Abstract
In recent years, there has been an explosion of online platforms and E-commerce, which generate massive amounts of network data. For example, a friend link on Facebook represents a connection between users, and a rating on Amazon is a connection between a customer and a product. These network data contain extensive information on customers' behaviors and preferences. However, deriving meaningful insights from the data can be challenging. On the one hand, networks are often extremely large and have millions of nodes and billions of edges. On the other hand, the network can be sparse, given that some nodes interact only with a few other nodes with a significant amount of noise from missing or faulty connections. Thus, extracting valuable information from such noisy and vast amounts of data requires highly efficient approaches that can process a large amount of data and detect tenuous statistical signatures. As such, my thesis has developed along the following two interrelated streams.
The first stream aims at developing the fundamental limits and designing simple and scalable algorithms for learning complex networks. We base our study upon the decision-theoretic framework wherein an unknown structure underlies the network data. We aim to detect and recover this hidden structure based on partial or noisy observation. In particular, we focus on the problem of graph matching (network alignment), which refers to finding the bijection between the vertex sets of the two graphs that maximizes the total number of common edges. We have initiated a statistical analysis of detection and recovery problems by matching two randomly generated graphs with an underlying vertex correspondence and correlated edges. We characterize the sharp fundamental limits for both problems and develop new algorithms that are the first to achieve detection and recovery with an explicit constant correlation for both sparse and dense regimes, which settled important open problems in this field.
The second stream focuses on improving network systems' decision-making efficiency under uncertainties and limited information. We study the dynamic matching problem in which a new agent enters the market randomly and waits to be matched, and the arrival rates for different types of agents are unknown.
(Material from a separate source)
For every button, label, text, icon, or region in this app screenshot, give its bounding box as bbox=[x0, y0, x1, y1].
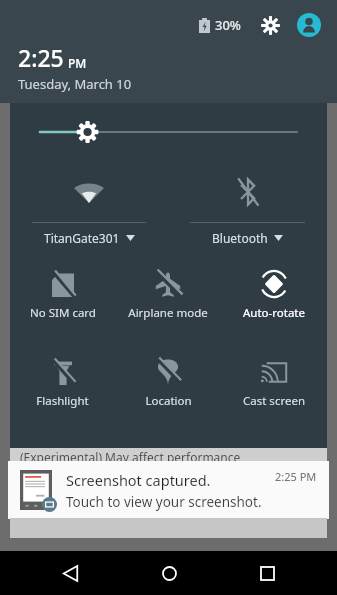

The goal is to maximize market efficiency and, at the same time, reduce the wait time for each participant in the system. This problem is inspired by the car-pooling platform, in which after they make a request, riders may have to wait on the platform for some time for potential matches with other riders traveling in the same direction based on their pick-up and drop-off locations. We develop hindsight-optimal primal-dual policies that achieve both constant regret and wait time for each type of agent on average at all times.